Thanks to you, our rehabilitation facility is growing and demand has been very high as Sydney Wildlife members want to use the facility to get their animals ready for release.

Most of the animals that come to our rehabilitation facility have been in care for some time and therefore need to build up their muscle strength and stamina before they go back to their natural habitat where they will have to find or catch their own food.

Our Twin Tawny Story.

One cold day, some lumberjacks were cutting down a tree for one of their clients when they noticed a nest in the tree that contained two fluffy little Tawny Frogmouth chicks.   They started to look around to see if they could locate the parents but were unable to locate them. As it was a cold day and they had taken down the branch the nest was in, they didn’t want to leave the chicks there so they took them to a local vet. After a quick check over, the vets contacted Sydney Wildlife to come and collect the chicks for hand raising.

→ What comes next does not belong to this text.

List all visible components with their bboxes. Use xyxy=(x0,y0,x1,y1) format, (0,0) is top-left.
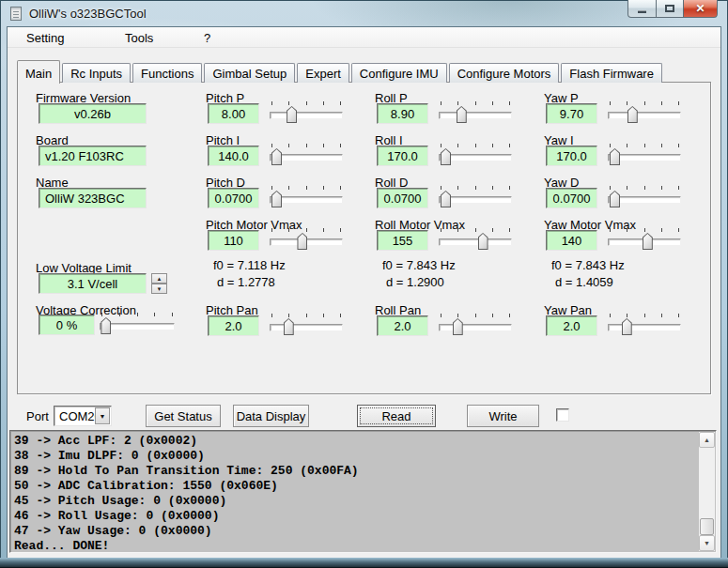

Unfortunately, when we collected the little balls of fluff from the vets, they were not able to provide us with any more detail than the suburb they were found in so we were unable to go back and try to look for the parents ourselves as we didn’t have a specific address.

When they first got home to the careers house, the two chicks were put in a nice heated box with a substitute nest in it to make them feel as much like home as possible. They were feed at very regular intervals throughout the day. Luckily for their carer, as they are birds, they didn’t need feeding during the night.

With regular feeds and constant care, they continued to grow and learn how to eat different types of foods. You will see in the photo’s the big transformation they went through going from being little white balls of fluff to beautiful feathered birds.

Once they were old enough and only requiring one hand feed per day they were taken to the rehabilitation facility were they had a larger enclosure to fly around in and learn to catch the insects and bugs that frequent the area. This enabled them to get better at catching their food in an environment that mimicked as closely as possible what they would do in the wild.

After about one month it was time to take them back to the suburb where they were found and release them. Not only did they both fly very well and silently but we observed them flying down to the grass and bushes to catch insects, feeding them selves.

Three months after release one of the Tawnys is still seen around the release site and is thriving in its natural habitat.

Without donations from our magnificent Global Giving supporters, none of this would be possible!

If you know any one else you can share this story with please do, as they may also want to help Sydney Wildlife help our native animals.

Thank you so much.

Joan and the rehabilitation critters.


Tawny's Growing up and stretching their wings
In the Rehabilitation facility
In the Rehabilitation facility
One of the Tawny
One of the Tawny's after release
The other Tawny on release night.
The other Tawny on release night.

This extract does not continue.